What the tests prove

TestWhat it pins
test_pure_text_chunk_is_unconstrainedPhase 3 behavior survives where no image is touched
test_entering_an_image_schedules_its_encoderAll-or-nothing encoding: touching 40 of 100 image positions schedules the full 100-token encode — the granularity mismatch, faced
test_unaffordable_image_truncates_the_chunkThe doorstep rule: chunk ends at offset, encoder runs empty. The mysterious stall, explained
test_cached_image_costs_nothing / test_continuation_mid_placeholder_needs_no_new_encodeThe cache restores chunk freedom: mid-placeholder continuation with zero encoder budget — the design's whole payoff
test_budget_splits_across_two_imagesBudget as a per-step ledger across images: A scheduled, B deferred, chunk truncated between them; enough budget → one-step prefill, two encodes
test_progress_is_always_possibleThe honest edge: image-at-position-0 with zero budget yields a 0-token chunk — progress waits for a step with budget. (Per-step budgets reset, so this is a delay, not a deadlock — but a scheduler that forgot to give encoder budget would starve VLM requests forever; the test documents the dependency)

Hitchhiker's notes

  • Map to upstream: Scheduler._try_schedule_encoder_inputs in upstream/vllm/v1/core/sched/scheduler.py — your function with the encoder-cache space check added (the cache has finite storage; an encode can also be deferred because its output wouldn't fit), and encoder_budget flowing from scheduler_config. The encoder cache itself: vllm/v1/core/encoder_cache_manager.py — allocation, reference, and free-on-consumption; recognizably a tiny sibling of Phase 2's machinery.
  • Why encode-whole-but-consume-partial is safe: the encoder is not autoregressive — its output for an image is a pure function of pixels, independent of the text around it.
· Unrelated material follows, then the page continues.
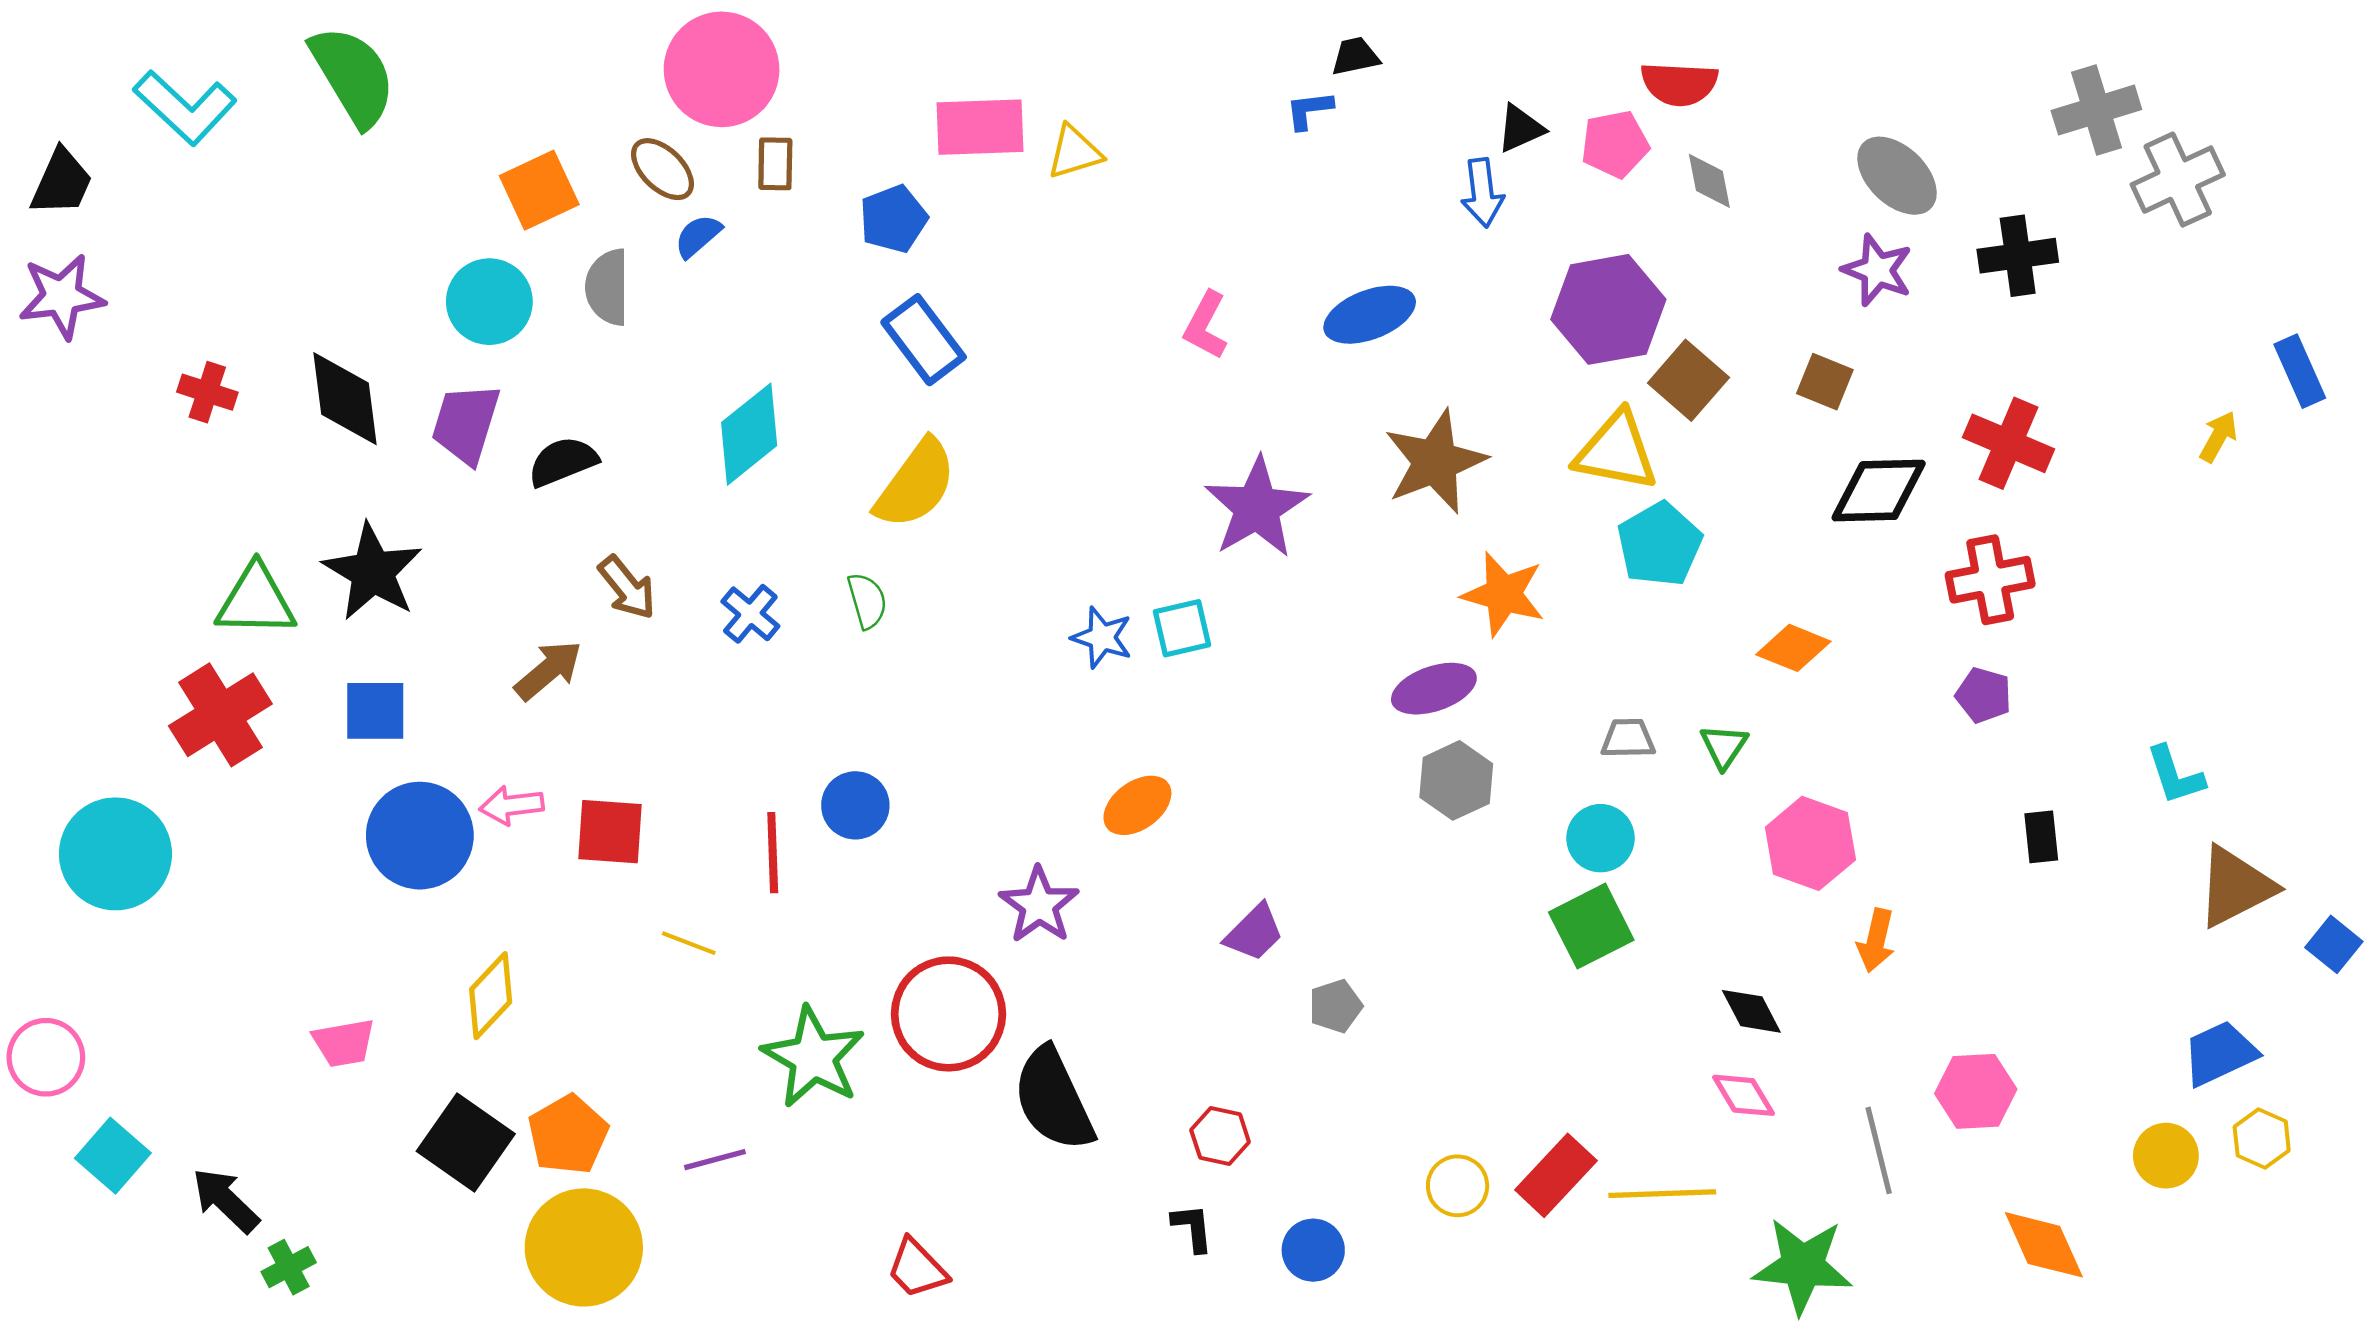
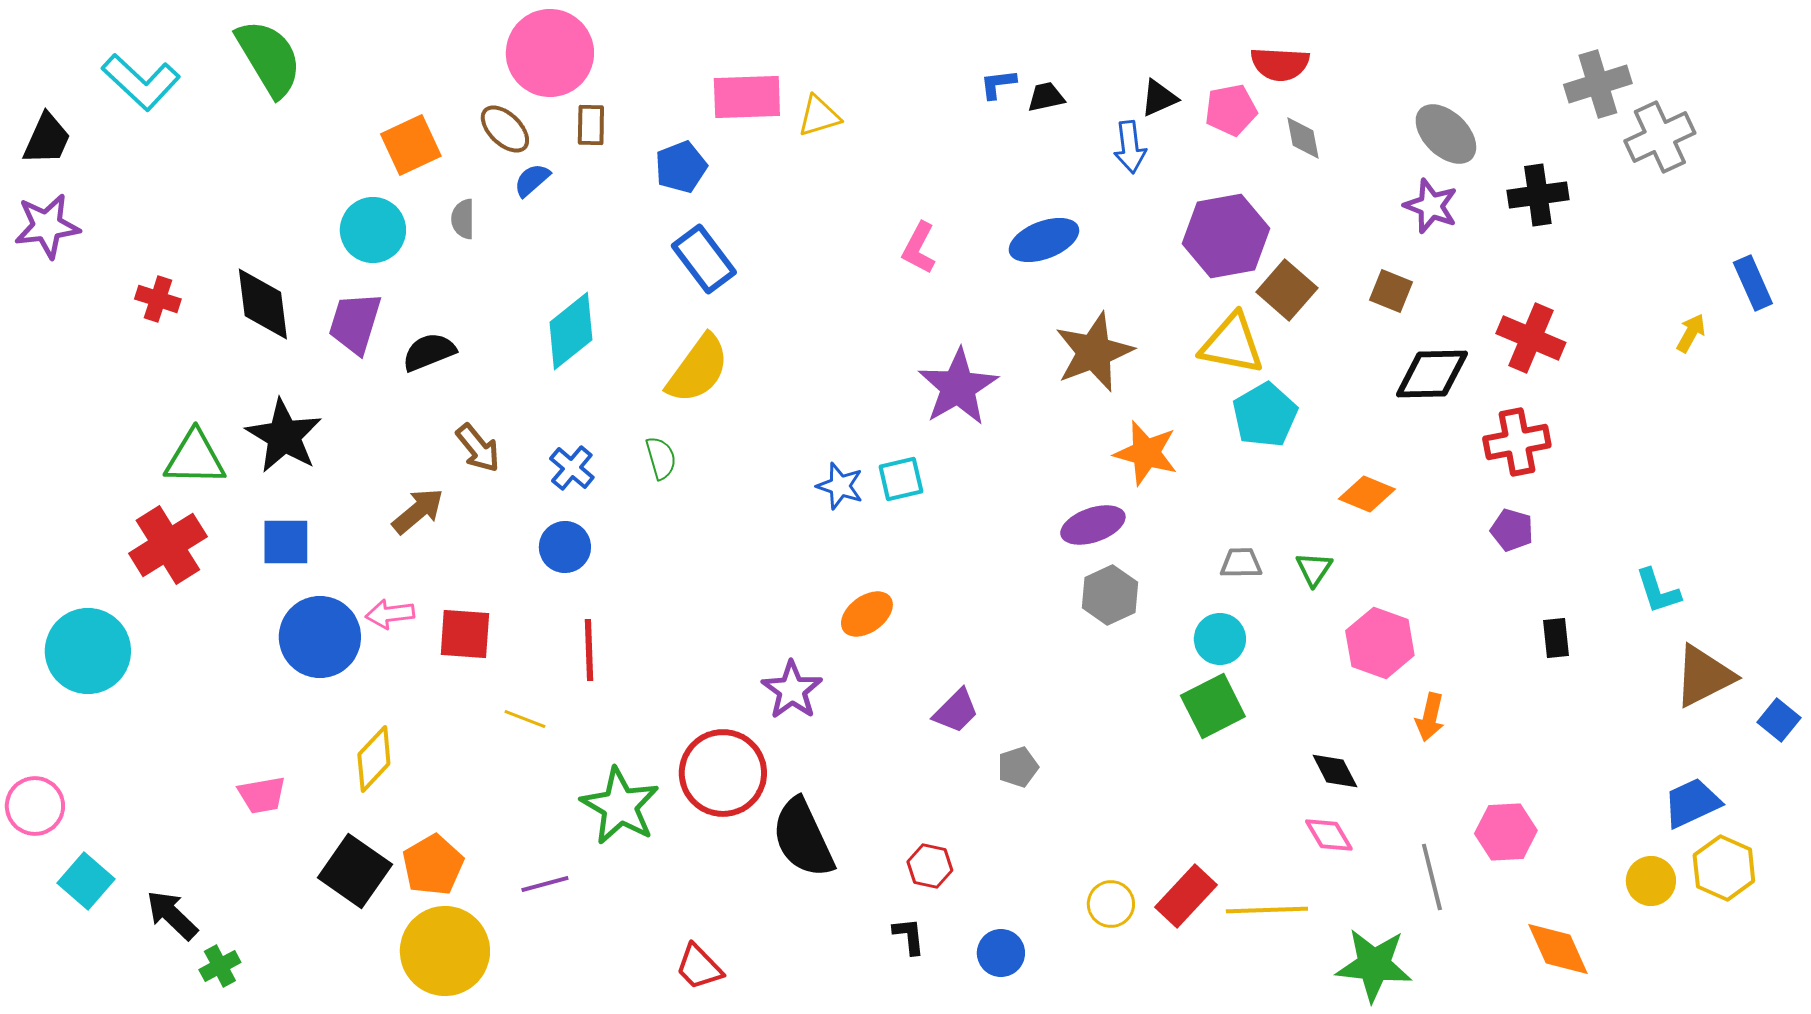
black trapezoid: (1355, 56) -> (1046, 97), moved
gray semicircle: (607, 287) -> (463, 219), size x0.7
blue circle: (855, 805) -> (565, 547), moved
yellow hexagon: (2262, 1139) -> (1724, 868), size x1.4

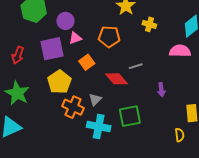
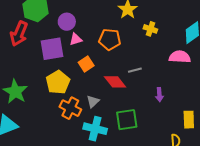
red arrow: (18, 55) -> (19, 34), moved, size x1.4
That's what makes caching trivially correct (no chained hashes needed — contrast Phase 2 lab-05's ancestry chains) and what makes the all-or-nothing constraint tolerable: you never re-encode, ever, within a request.
  • Where the embeddings actually flow: encoder output → encoder cache → the model runner gathers the scheduled slice of cached embeddings each step and scatters them over lab-01's placeholder positions (get_input_embeddings). The PlaceholderRange is the shared coordinate system of all three labs — compile-time (lab-01), schedule-time (this lab), runtime (the scatter).
  • Capacity interaction worth knowing: encoder budget and token budget compete for the same wall-clock step. A VLM fleet tuned with Phase 3 lab-05's threshold analysis but ignoring encoder spikes still gets ITL spikes — from the vision tower. vLLM's disable_chunked_mm_input and encoder-budget knobs exist for exactly this tuning; you now know what they gate.

Going further

  • Add the encoder-cache space dimension: plan_chunk also receives cache_free_tokens, and an encode needs both budget and space; consumed entries free space for later steps. You've now matched upstream's full predicate — and created the three-pool admission dance (KV + encoder cache + budget) that real VLM scheduling is.
  • Simulate a step sequence: one request, the lab's two-image prompt, budget 150/step — emit the chunk plan per step until prefill completes. The trace (where chunks stall, when encodes fire, when the cache carries) is Phase 1 lab-04's probe, multimodal edition.
  • Model the ITL spike from an encode (Phase 3 lab-05's method): give encoder tokens a cost weight and plot a decode stream's step costs when a VLM prefill with a 576-token image lands beside it, with and without an encoder budget. The conclusion writes the config recommendation.

References

  • upstream/vllm/v1/core/sched/scheduler.py_try_schedule_encoder_inputs: this lab, in production (with the cache-space check).
  • upstream/vllm/v1/core/encoder_cache_manager.py — the third memory pool.
  • vLLM blog, vLLM V1 — the encoder-cache design rationale: https://blog.vllm.ai/2025/01/27/v1-alpha-release.html
  • Phase 3 labs 01/02/05 — the chunking machinery this lab constrains; lab-01 — the ranges it navigates by.